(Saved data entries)
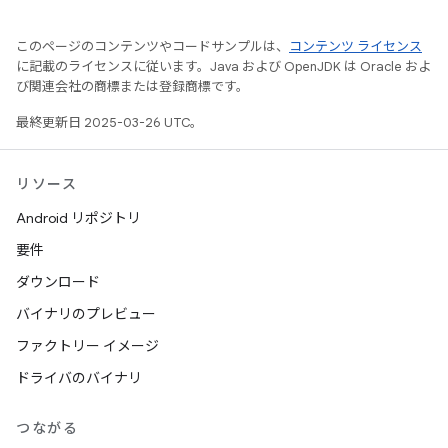
このページのコンテンツやコードサンプルは、
コンテンツ ライセンス
に記載のライセンスに従います。Java および OpenJDK は Oracle およ
び関連会社の商標または登録商標です。
最終更新日 2025-03-26 UTC。
リソース
Android リポジトリ
要件
ダウンロード
バイナリのプレビュー
ファクトリー イメージ
ドライバのバイナリ
つながる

What the task requires =>
Every line above is to be written out unchanged, with the pictures omitted.

Solved exercise =>
このページのコンテンツやコードサンプルは、
コンテンツ ライセンス
に記載のライセンスに従います。Java および OpenJDK は Oracle およ
び関連会社の商標または登録商標です。
最終更新日 2025-03-26 UTC。
リソース
Android リポジトリ
要件
ダウンロード
バイナリのプレビュー
ファクトリー イメージ
ドライバのバイナリ
つながる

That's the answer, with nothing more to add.